Vanda, que se llama como la protagonista de la obra (Wanda von Dunajew), súbitamente se transforma de mujer burda y grosera en refinada aristócrata del siglo XVIII. Ante la gran sorpresa de Thomas, la misteriosa joven demuestra que conoce perfectamente la obra, hasta el punto de haber encontrado en ella rasgos que el mismo autor desconocía. Thomas se queda estupefacto porque está dando vida al personaje tal como él lo tiene en su imaginación.
A partir de ese momento da comienzo una especie de duelo teatral/cinematográfico entre ambos, la candidata y el autor (“más exactamente adaptador”, como se repite reiteradamente). Sobre el desvencijado escenario, que conserva el resto de los decorados de “La diligencia”, (obra inspirada en el film de John Ford y cuya protagonista, la hermosa Dallas, era también una mujer licenciosa), se levanta un símbolo fálico que anuncia que se trata de un juego psicosexual.
Los personajes se mueven en tres planos, con los límites difuminados entre ellos: 1) autor (Thomas) frente a personaje creado (Severin); 2) actor (Thomas y Vanda) frente a personaje en escena (Severin y Wanda); 3) personas reales (Vanda y Thomas).
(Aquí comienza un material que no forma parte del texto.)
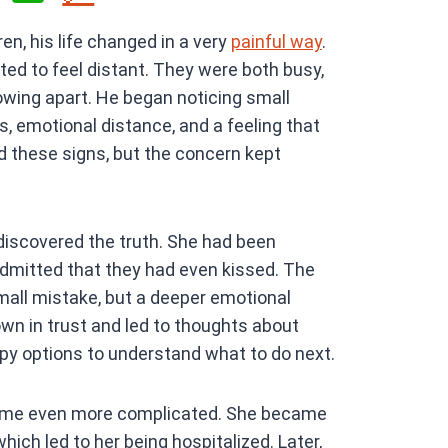
h
en, his life changed in a very
painful way
.
at
rted to feel distant. They were both busy,
s
owing apart. He began noticing small
A
, emotional distance, and a feeling that
p
ed these signs, but the concern kept
p
iscovered the truth. She had been
admitted that they had even kissed. The
all mistake, but a deeper emotional
wn in trust and led to thoughts about
py options to understand what to do next.
ecame even more complicated. She became
hich led to her being hospitalized. Later,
Cada uno de ellos es “ambivalente” y “ambiguo”, como dicen una y otra vez. ¿Cuánto tiene del autor el personaje de ficción? ¿O, tal vez, el ser creado es más real que su creador? ¿Quién está en escena, Severin o Thomas? (De hecho, a partir de un cierto momento, Wanda dejará de llamarle Severin y siempre utilizará el nombre de Thomas). ¿Es Vanda, Wanda o la diosa Afrodita? Por otra parte, los papeles llegan a invertirse (porque son “ambivalentes” y “ambiguos”) y Thomas acaba convirtiéndose en una patética Wanda.
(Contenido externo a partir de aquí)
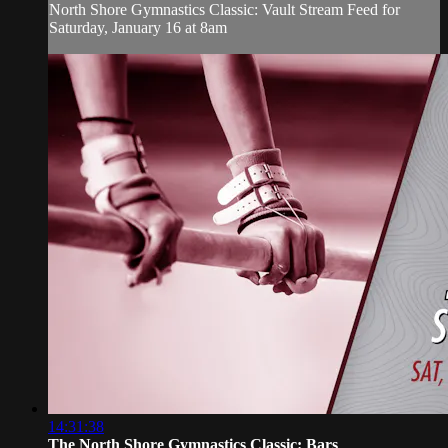
North Shore Gymnastics Classic: Vault Stream Feed for
Saturday, January 16 at 8am
14:31:38
The North Shore Gymnastics Classic: Bars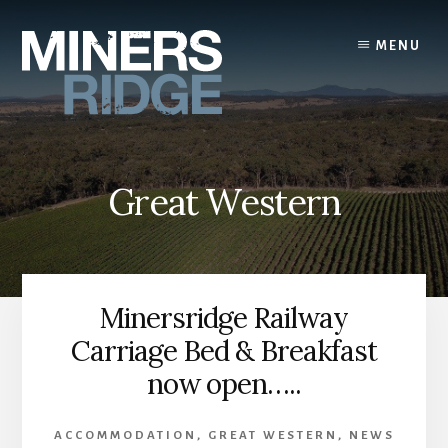
Skip
to
MENU
content
Great Western
Minersridge Railway
Carriage Bed & Breakfast
now open…..
ACCOMMODATION
,
GREAT WESTERN
,
NEWS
La confrontación entre ambos, Thomas-Severin y Vanda-Wanda, constituye una relación cambiante de dominador-dominado, entre el desprecio y la atracción sexual. Pasiones que surgen del inconsciente dan pie a una manipulación con tintes eróticos, rozando la locura.
Emmanuelle Seigneur (esposa de Polanski) está espléndida en sus súbitos cambios de registro, muy bien secundada por Mathieu Amalric (que, curiosamente, presenta un cierto parecido físico con el director de la película). Dos solos actores en un escenario único, el teatro, con dos breves planos exteriores (entrada y salida) de un París elegante, triste y lluvioso. El resultado final es una película típicamente polanskiana, con temas que son habituales al cineasta –travestismo, humor, manipulación, erotismo, espacios claustrofóbicos, visos de locura...–, que resulta inquietante y algo sórdida, pero también inteligente, amena y hasta divertida.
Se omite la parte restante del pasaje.